К вечеру возвратились обратно в Хельсинки и продолжили с того, что там оставалось незаконченным.
Была известна и собственная программа. Антти Туури работал тогда техническим директором типографии «Калева» в Оулу. Он приглашал нас к себе, и я подумал, что такое путешествие было бы приятным. Антти довелось читать «Дядю Федора» своему сыну Мике, наверное, сто раз. Особенно диалог Печкина и галчонка. Он хотел упрекнуть Эдуарда за слишком хорошее владение пером — ведь для него самого мастерство Эдуарда обернулось такими трудами. Антти с семьей увидят Успенского, а он заодно посмотрит Финляндию, не только Хельсинки. Да и я смог бы отдохнуть от рутины в издательстве «Отава».
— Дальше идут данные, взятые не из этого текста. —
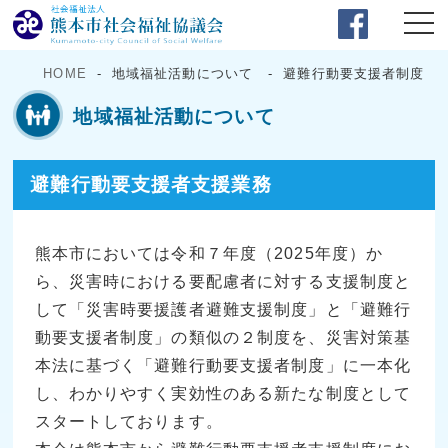
HOME
地域福祉活動について
避難行動要支援者制度
地域福祉活動について
避難行動要支援者支援業務
熊本市においては令和７年度（2025年度）か
ら、災害時における要配慮者に対する支援制度と
して「災害時要援護者避難支援制度」と「避難行
動要支援者制度」の類似の２制度を、災害対策基
本法に基づく「避難行動要支援者制度」に一本化
し、わかりやすく実効性のある新たな制度として
スタートしております。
Финляндия — длинная страна, как писал сам Антти; хотя его главный герой и продолжает: «Но я знал, что существуют страны и длиннее». Тем не менее путешествия в Оулу нам сейчас будет достаточно. Ибо я предвидел, что нас ждет в Оулу в ноябре: северная Финляндия представляла собой совсем иной мир, нежели юг. Темнота и холод удвоятся, но вместе с ними и внутреннее тепло.
Успенский нашим планам не противился, он уже решил в отношении всего занимать положительную позицию. Мартти оставался на работе поддерживать оборот лавочки, Эдуард оказывался лишь в моей власти. И внезапно он снова превратился в заблудившегося ребенка, который следовал с нами повсюду, как почтовая посылка. Хотя эта посылка и передвигалась на собственных ногах, говорила и смотрела и беспрестанно расспрашивала. Тон спокойнее. Что он обо всем этом думал, он, однако, еще не сказал. О «Березке» он уже почти не вспоминал. Только в глазах читались одновременно и удивление, и усталость. Что-что, а домой Успенскому уже хотелось, понимаю я теперь.
Оулу был тогда маленьким городком, пропитанным сильным запахом от варки целлюлозы, вдали от технологий всего мира. Казалось, что всякий раз, когда я просыпался там в молодости по утрам, было воскресенье, в голове напоминало о прошлом вечере небольшое режущее похмелье, за окном шел мокрый снег, и черные старушки медленно брели в церковь. Сейчас перед нами, однако, была не старушка и не мокрый снег, а Антти и его крошечный «Датсун», — «салатно-зеленая любовница», как называл свою машину Антти по замечательному стихотворению Пера-Хакона Повалса.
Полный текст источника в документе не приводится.